Nos piores períodos, quando recolhia redonda, qual tartaruga amedrontada, ao centro de si mesma, chegou a pensar que o melhor era despedir-se, perder-se de vez. E era tão fácil! Mas, paradoxalmente, foi essa facilidade que a reteve, que a fez abrir a janela, que a levou a respirar de novo. A facilidade advém da sabedoria ou da ignorância e percebeu que não era sábia e recusava a ignorância. Quando soubesse porquê e como tinha chegado até ali, então, sim, tomaria uma decisão sobre o que fazer de si, e não era preciso saber tudo, decifrar ao pormenor, esmiuçar detalhe por detalhe, não. Bastava-lhe, pensava agora, um simples vislumbre mas nítido, a marcação do que fora sombra e podia ser luz, quando parara e devia ter continuado, ou de como a alegria de viver, seja lá isso o que for, pode reanimar-se em respiração boca a boca.

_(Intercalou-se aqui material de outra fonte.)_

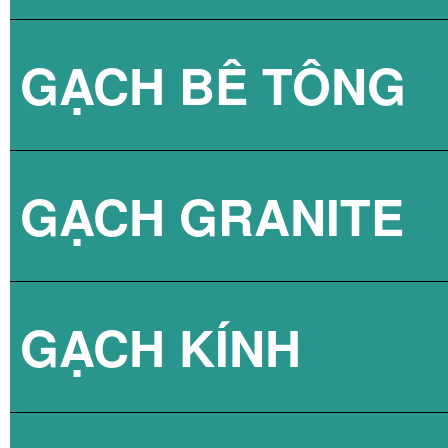
GẠCH BÊ TÔNG
GẠCH LÁT VỈA 
GẠCH GRANITE
GẠCH 3D BÊ TÔ
GẠCH KÍNH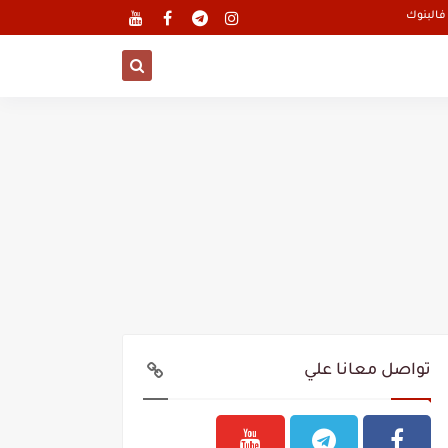
تواصل معانا علي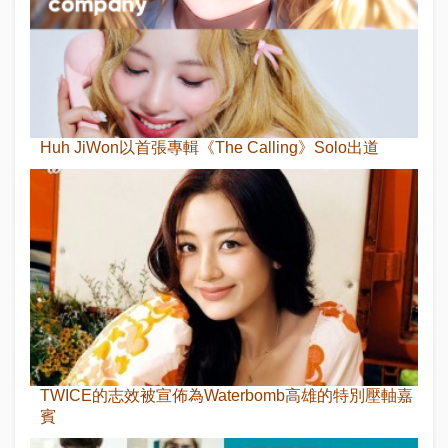
Huh JiWon以首張專輯《The Calling》Solo出道
TWICE的志效被宣佈為Waterbomb高雄的特別壓軸嘉
賓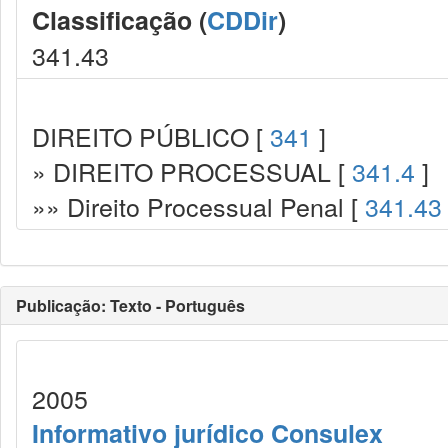
Classificação (
CDDir
)
341.43
DIREITO PÚBLICO [
341
]
» DIREITO PROCESSUAL [
341.4
]
»» Direito Processual Penal [
341.43
Publicação: Texto - Português
2005
Informativo jurídico Consulex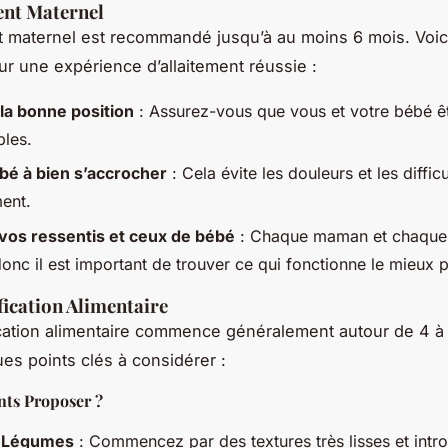
ent Maternel
nt maternel est recommandé jusqu’à au moins 6 mois. Voi
ur une expérience d’allaitement réussie :
la bonne position
: Assurez-vous que vous et votre bébé ê
bles.
bé à bien s’accrocher
: Cela évite les douleurs et les difficu
ment.
vos ressentis et ceux de bébé
: Chaque maman et chaque
onc il est important de trouver ce qui fonctionne le mieux 
fication Alimentaire
ication alimentaire commence généralement autour de 4 à
ues points clés à considérer :
nts Proposer ?
t Légumes
: Commencez par des textures très lisses et intr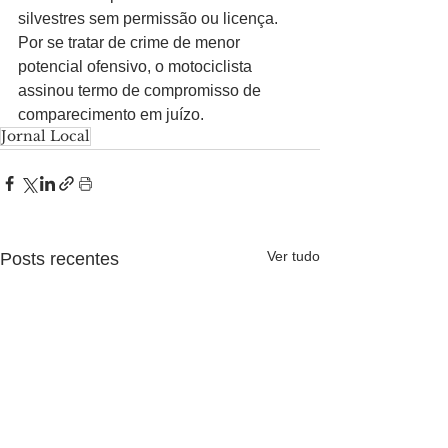
silvestres sem permissão ou licença. 
Por se tratar de crime de menor 
potencial ofensivo, o motociclista 
assinou termo de compromisso de 
comparecimento em juízo.
Jornal Local
Ver tudo
Posts recentes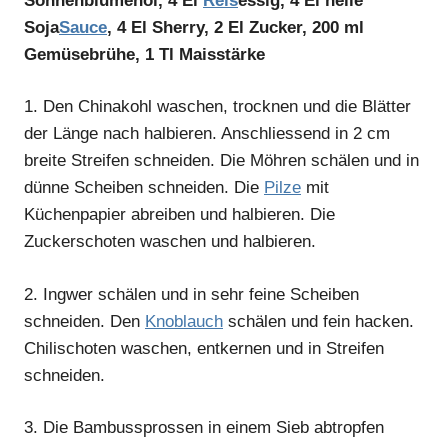
Sonnenblumenöl, 4 El
Reis
essig, 4 El helle
Soja
Sauce
, 4 El Sherry, 2 El Zucker, 200 ml
Gemüsebrühe, 1 Tl Maisstärke
1.
Den Chinakohl waschen, trocknen und die Blätter
der Länge nach halbieren. Anschliessend in 2 cm
breite Streifen schneiden. Die Möhren schälen und in
dünne Scheiben schneiden. Die
Pilze
mit
Küchenpapier abreiben und halbieren. Die
Zuckerschoten waschen und halbieren.
2.
Ingwer schälen und in sehr feine Scheiben
schneiden. Den
Knoblauch
schälen und fein hacken.
Chilischoten waschen, entkernen und in Streifen
schneiden.
3.
Die Bambussprossen in einem Sieb abtropfen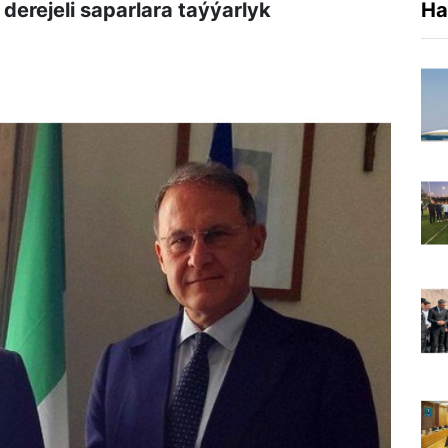
derejeli saparlara taýýarlyk
Ha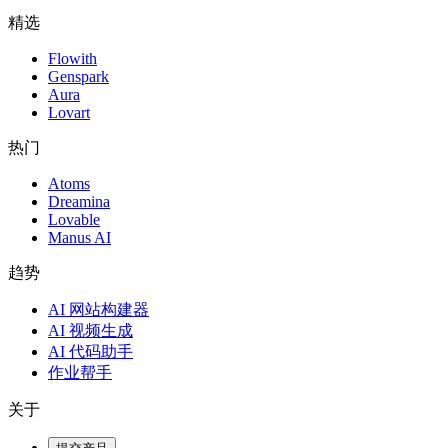
精选
Flowith
Genspark
Aura
Lovart
热门
Atoms
Dreamina
Lovable
Manus AI
趋势
AI 网站构建器
AI 视频生成
AI 代码助手
作业帮手
关于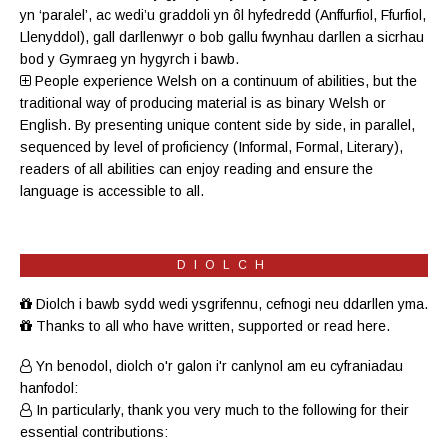
yn ‘paralel’, ac wedi’u graddoli yn ôl hyfedredd (
Anffurfiol
,
Ffurfiol
,
Llenyddol
), gall darllenwyr o bob gallu fwynhau darllen a sicrhau
bod y Gymraeg yn hygyrch i bawb.
People experience Welsh on a continuum of abilities, but the
traditional way of producing material is as binary Welsh or
English. By presenting unique content side by side, in parallel,
sequenced by level of proficiency (
Informal
,
Formal
,
Literary
),
readers of all abilities can enjoy reading and ensure the
language is accessible to all.
DIOLCH
Diolch i bawb sydd wedi ysgrifennu, cefnogi neu ddarllen yma.
Thanks to all who have written, supported or read here.
Yn benodol, diolch o'r galon i'r canlynol am eu cyfraniadau
hanfodol:
In particularly, thank you very much to the following for their
essential contributions: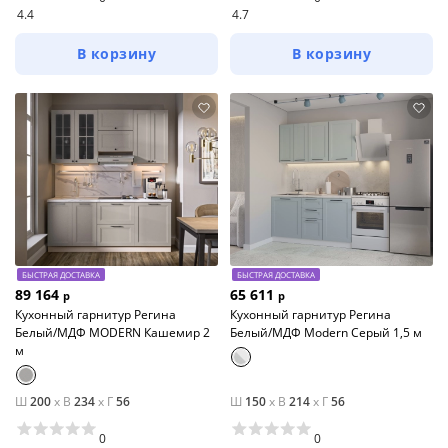
4.4
4.7
В корзину
В корзину
БЫСТРАЯ ДОСТАВКА
БЫСТРАЯ ДОСТАВКА
89 164
65 611
р
р
Кухонный гарнитур Регина
Кухонный гарнитур Регина
Белый/МДФ MODERN Кашемир 2
Белый/МДФ Modern Серый 1,5 м
м
Ш
200
x
В
234
x
Г
56
Ш
150
x
В
214
x
Г
56
0
0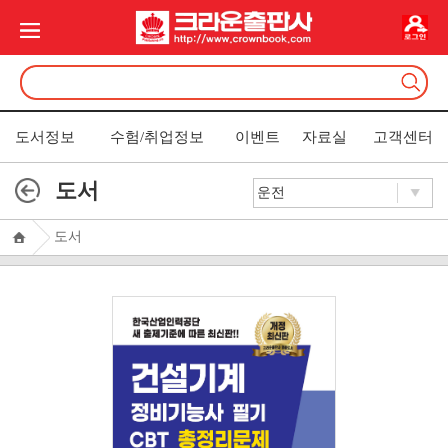
도서정보
수험/취업정보
이벤트
자료실
고객센터
도서
도서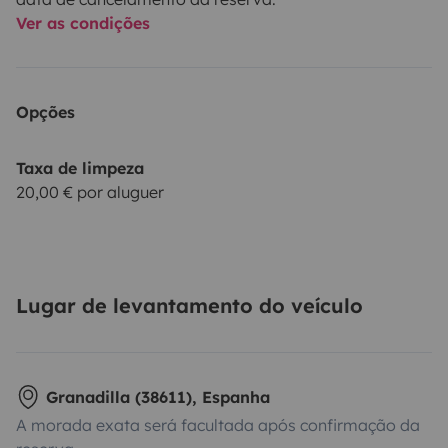
Ver as condições
Opções
Taxa de limpeza
20,00 € por aluguer
Lugar de levantamento do veículo
Granadilla (38611), Espanha
A morada exata será facultada após confirmação da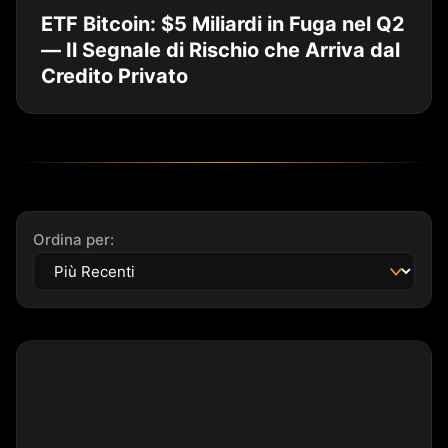
ETF Bitcoin: $5 Miliardi in Fuga nel Q2
— Il Segnale di Rischio che Arriva dal
Credito Privato
Ordina per: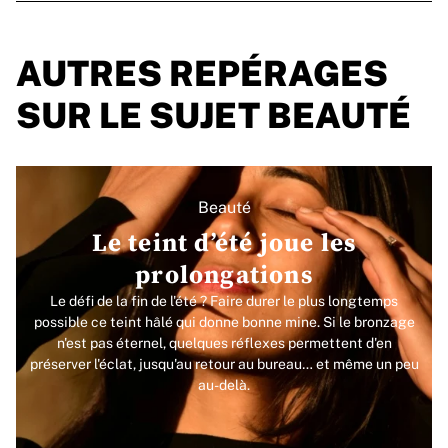
AUTRES REPÉRAGES
SUR LE SUJET BEAUTÉ
Beauté
Le teint d’été joue les
prolongations
Le défi de la fin de l'été ? Faire durer le plus longtemps
possible ce teint hâlé qui donne bonne mine. Si le bronzage
n'est pas éternel, quelques réflexes permettent d'en
préserver l'éclat, jusqu'au retour au bureau… et même un peu
au-delà.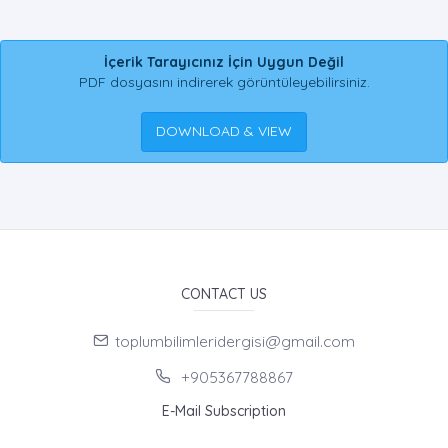
İçerik Tarayıcınız İçin Uygun Değil
PDF dosyasını indirerek görüntüleyebilirsiniz.
DOWNLOAD & VIEW
CONTACT US
toplumbilimleridergisi@gmail.com
+905367788867
E-Mail Subscription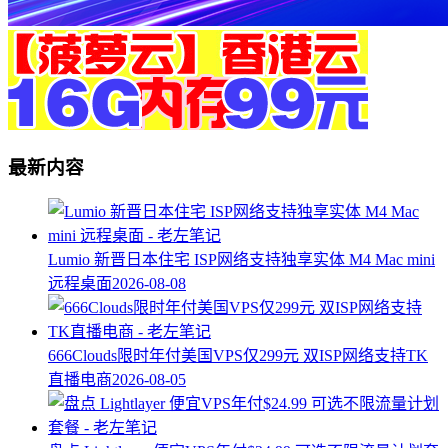
最新内容
Lumio 新晋日本住宅 ISP网络支持独享实体 M4 Mac mini
远程桌面
2026-08-08
666Clouds限时年付美国VPS仅299元 双ISP网络支持TK
直播电商
2026-08-05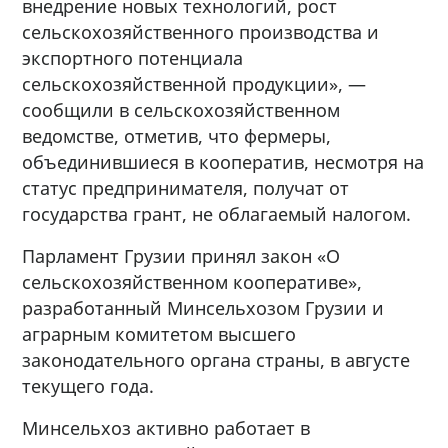
внедрение новых технологий, рост
сельскохозяйственного производства и
экспортного потенциала
сельскохозяйственной продукции», —
сообщили в сельскохозяйственном
ведомстве, отметив, что фермеры,
объединившиеся в кооператив, несмотря на
статус предпринимателя, получат от
государства грант, не облагаемый налогом.
Парламент Грузии принял закон «О
сельскохозяйственном кооперативе»,
разработанный Минсельхозом Грузии и
аграрным комитетом высшего
законодательного органа страны, в августе
текущего года.
Минсельхоз активно работает в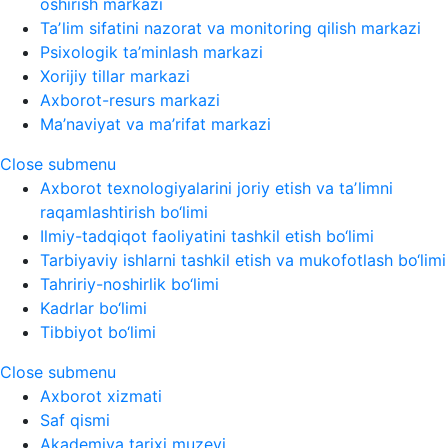
oshirish markazi
Taʼlim sifatini nazorat va monitoring qilish markazi
Psixologik ta’minlash markazi
Xorijiy tillar markazi
Axborot-resurs markazi
Ma’naviyat va ma’rifat markazi
Close submenu
Axborot texnologiyalarini joriy etish va taʼlimni
raqamlashtirish bo‘limi
Ilmiy-tadqiqot faoliyatini tashkil etish bo‘limi
Tarbiyaviy ishlarni tashkil etish va mukofotlash bo‘limi
Tahririy-noshirlik bo‘limi
Kadrlar bo‘limi
Tibbiyot bo‘limi
Close submenu
Axborot xizmati
Saf qismi
Akademiya tarixi muzeyi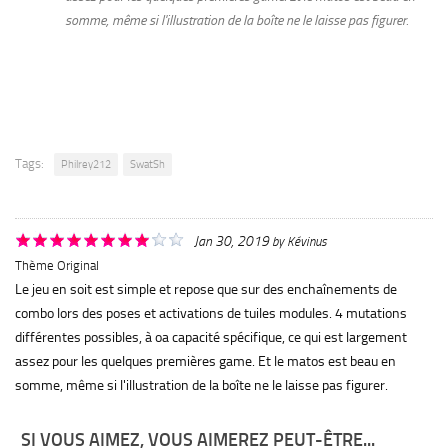
somme, même si l'illustration de la boîte ne le laisse pas figurer.
Tags:
Philrey212
SwatSh
Jan 30, 2019
by
Kévinus
Thème Original
Le jeu en soit est simple et repose que sur des enchaînements de
combo lors des poses et activations de tuiles modules. 4 mutations
différentes possibles, à oa capacité spécifique, ce qui est largement
assez pour les quelques premières game. Et le matos est beau en
somme, même si l'illustration de la boîte ne le laisse pas figurer.
SI VOUS AIMEZ, VOUS AIMEREZ PEUT-ÊTRE...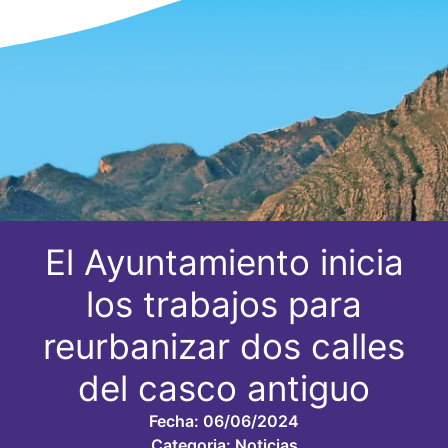
El Ayuntamiento inicia
los trabajos para
reurbanizar dos calles
del casco antiguo
Fecha:
06/06/2024
Categoria:
Noticias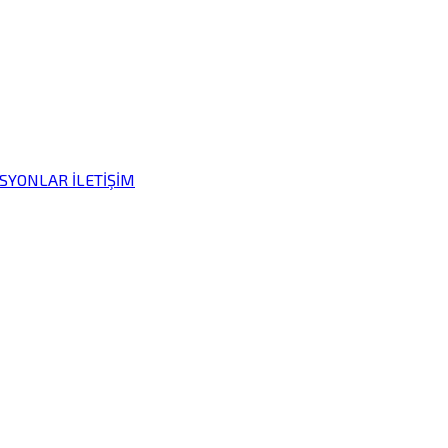
İSYONLAR
İLETİŞİM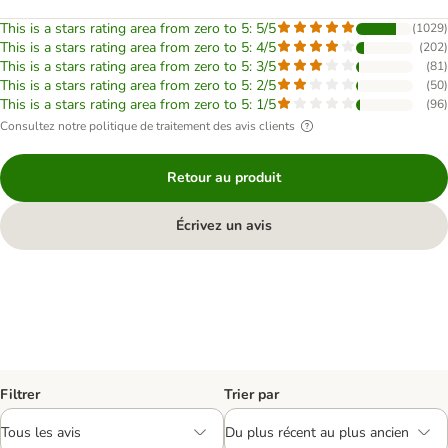
This is a stars rating area from zero to 5: 5/5
(
1029
)
This is a stars rating area from zero to 5: 4/5
(
202
)
This is a stars rating area from zero to 5: 3/5
(
81
)
This is a stars rating area from zero to 5: 2/5
(
50
)
This is a stars rating area from zero to 5: 1/5
(
96
)
Consultez notre politique de traitement des avis clients
Retour au produit
Écrivez un avis
Filtrer
Trier par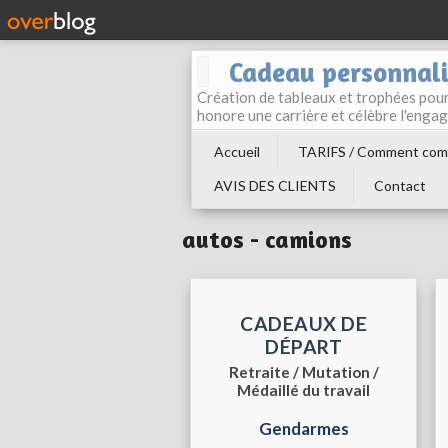
Cadeau personnali
Création de tableaux et trophées pour 
honore une carrière et célèbre l'enga
Accueil
TARIFS / Comment com
AVIS DES CLIENTS
Contact
autos - camions
CADEAUX DE
DÉPART
Retraite / Mutation /
Médaillé du travail
Gendarmes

Até que um dia, perdeu propositadamente o autocarro, hipotecando por instantes, que são sempre definitivos, o cronómetro que lhe geria a vida. A chuva miúda humedecia-lhe os lábios, os cabelos, as mãos e turvava-lhe as lentes com que via, julgara durante muito tempo, a nitidez do mundo. Caminhou sem rumo, pelo puro prazer de se deixar ir. A cidade escurecia dentro da noite. Não atendeu o telemóvel, mas sentiu um prazer pérfido em ouvi-lo tocar repetidamente. Avenida após avenida, ruas e cruzamentos, calçadas e escadarias e nada de cansaço, nada de arrependimento.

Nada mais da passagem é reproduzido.